Comércio varejista de São Paulo quer funcionar nos finais de semana

No dia 12 de março de 2003, o Conselho de Estudos Jurídicos (CEJ) da Federação do Comércio do Estado de São Paulo (FCESP), presidido por Ives Gandra da Silva Martins, reuniu-se para debater o funcionamento do comércio aos domingos na cidade de São Paulo.

IVES GANDRA DA SILVA MARTINS – O assunto que temos para discutir hoje é muito importante. Trata-se da lei que dispõe sobre a concessão de autorização para funcionamento do comércio varejista aos domingos, no município de São Paulo. Todos devem ter acompanhado a discussão pelos jornais, que se iniciou com uma pressão dos sindicatos de trabalhadores, que conseguiram obter dos vereadores decisão pela proibição da abertura das lojas aos domingos. Aprovada, a lei foi enviada ao prefeito em exercício (na ocasião, Hélio Bicudo, uma vez que a prefeita Marta Suplicy estava licenciada), que a vetou, por considerá-la inconstitucional. De volta à Câmara Municipal, os vereadores fizeram uma série de composições, em decorrência de aumentos tributários, e conseguiram derrubar o veto.
Esse é um assunto que interessa ao comércio de todo o país, pois, se o princípio vier a ser adotado aqui, poderá ser estendido a todos os municípios brasileiros. Como a lei ainda não foi regulamentada, peço à professora Cláudia Fonseca, que estudou a matéria, que faça uma exposição inicial sobre seus fundamentos, para que possamos discutir e encaminhar uma posição a associações comerciais de outros estados e à Confederação Nacional do Comércio.

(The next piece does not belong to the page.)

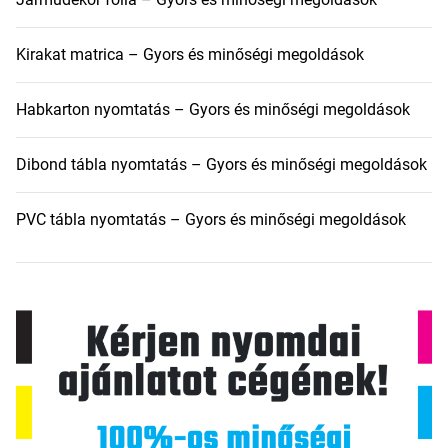
Kirakat matrica – Gyors és minőségi megoldások
Habkarton nyomtatás – Gyors és minőségi megoldások
Dibond tábla nyomtatás – Gyors és minőségi megoldások
PVC tábla nyomtatás – Gyors és minőségi megoldások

CLÁUDIA FONSECA – Existe uma lei federal que autoriza o comércio varejista a funcionar aos domingos, desde que seja respeitada a legislação trabalhista, que impõe a coincidência do repouso semanal aos domingos, uma vez por mês. Em sua administração, Celso Pitta assinou um decreto que permitia essa prática, desde que não ferisse a legislação trabalhista. Recentemente, esse decreto foi revogado pela lei municipal 13.473, que determina que o funcionamento do comércio aos domingos depende de uma autorização do município, que só será concedida se houver acordo coletivo com os sindicatos.
Entendo que essa legislação municipal viola diversos dispositivos das Constituições estadual e federal. Os artigos 180, 188 e 217 da Carta estadual obrigam o município a assegurar o pleno desempenho das funções sociais da cidade e o bem-estar dos habitantes, estimular a produção e o consumo, garantindo o acesso irrestrito de todos os cidadãos a bens e serviços essenciais ao desenvolvimento industrial e coletivo. Outorgar aos sindicatos a faculdade de autorizar a abertura do comércio aos domingos vai de encontro a todas essas diretrizes.
A cidade de São Paulo não tem praias nem é especialmente atraente; o que estimula o turismo é sua enorme gama de comércio e serviços, como se fosse um shopping center a céu aberto. Grande quantidade de pessoas de municípios próximos e de outros estados vem para cá fazer compras nos finais de semana, o que proporciona melhor ocupação nos hotéis e gera empregos. Cerca de 36% dos estabelecimentos da cidade são ocupados com o comércio varejista, o que representa um movimento importante de dinheiro. O comércio aos domingos alcançou uma aceitação tão expressiva que já é o segundo melhor dia de vendas do varejo, o que propiciou um maior número de empregos, que podem ser afetados por essa lei.
O veto do prefeito em exercício baseou-se no fato de que a lei contraria o interesse público, de acordo com o artigo 111 da Constituição estadual. E o artigo 144 determina que a administração, tanto do estado quanto do município, deve obedecer a todos os princípios da Constituição federal, entre eles o da livre iniciativa e busca do pleno emprego. Vincular a abertura do comércio aos domingos a um acordo com os sindicatos violaria esses princípios. Além de tudo, essa matéria não é da competência legislativa municipal, nem exclusiva nem complementar, porque a matéria trabalhista compete à União. Mesmo que se pudesse dizer que a competência é suplementar, a lei municipal 13.473 na verdade restringe a legislação federal, que não prevê a necessidade de convenção de trabalho. Então, entendemos que essa lei municipal é inconstitucional, por violar a Carta estadual. Se vier a ser regulamentada pela prefeita, causará enorme prejuízo à cidade.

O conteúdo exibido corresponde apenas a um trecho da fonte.